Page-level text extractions
--*--
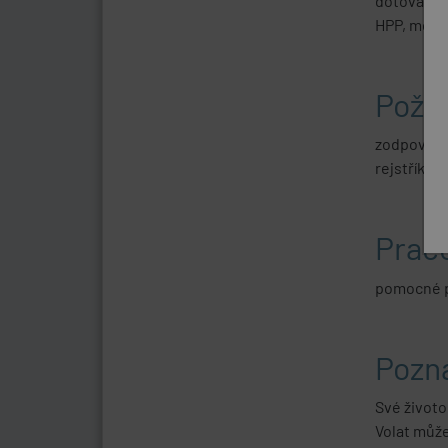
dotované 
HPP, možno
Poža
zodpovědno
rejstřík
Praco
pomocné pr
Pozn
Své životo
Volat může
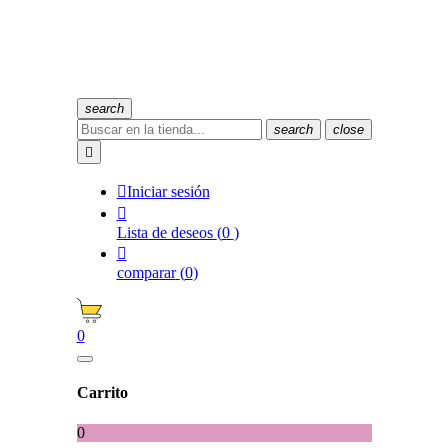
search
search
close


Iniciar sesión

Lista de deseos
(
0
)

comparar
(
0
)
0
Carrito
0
--*--
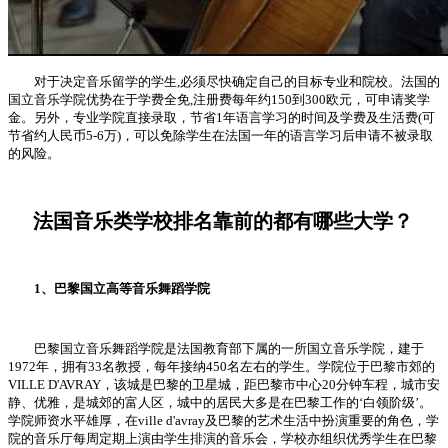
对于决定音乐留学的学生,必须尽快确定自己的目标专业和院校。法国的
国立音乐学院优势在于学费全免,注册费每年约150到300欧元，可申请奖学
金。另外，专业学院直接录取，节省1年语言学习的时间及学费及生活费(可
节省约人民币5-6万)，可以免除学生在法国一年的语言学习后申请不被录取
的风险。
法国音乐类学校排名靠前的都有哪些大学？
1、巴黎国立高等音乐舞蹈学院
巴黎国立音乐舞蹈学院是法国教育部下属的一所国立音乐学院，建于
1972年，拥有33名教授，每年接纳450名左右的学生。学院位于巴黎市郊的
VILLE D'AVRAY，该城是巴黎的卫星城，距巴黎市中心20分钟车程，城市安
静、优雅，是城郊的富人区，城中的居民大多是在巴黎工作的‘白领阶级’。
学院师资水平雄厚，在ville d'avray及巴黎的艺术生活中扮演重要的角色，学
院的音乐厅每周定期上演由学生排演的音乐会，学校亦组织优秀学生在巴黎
--*--
Output only an exact transcription of the lines above from the one with "巴黎国立音乐舞蹈学院是法国教育部下属的一所国立音乐学院，建于" up to and including the one with "院的音乐厅每周定期上演由学生排演的音乐会，学校亦组织优秀学生在巴黎".

SOLVED PROBLEM:
巴黎国立音乐舞蹈学院是法国教育部下属的一所国立音乐学院，建于
1972年，拥有33名教授，每年接纳450名左右的学生。学院位于巴黎市郊的
VILLE D'AVRAY，该城是巴黎的卫星城，距巴黎市中心20分钟车程，城市安
静、优雅，是城郊的富人区，城中的居民大多是在巴黎工作的‘白领阶级’。
学院师资水平雄厚，在ville d'avray及巴黎的艺术生活中扮演重要的角色，学
院的音乐厅每周定期上演由学生排演的音乐会，学校亦组织优秀学生在巴黎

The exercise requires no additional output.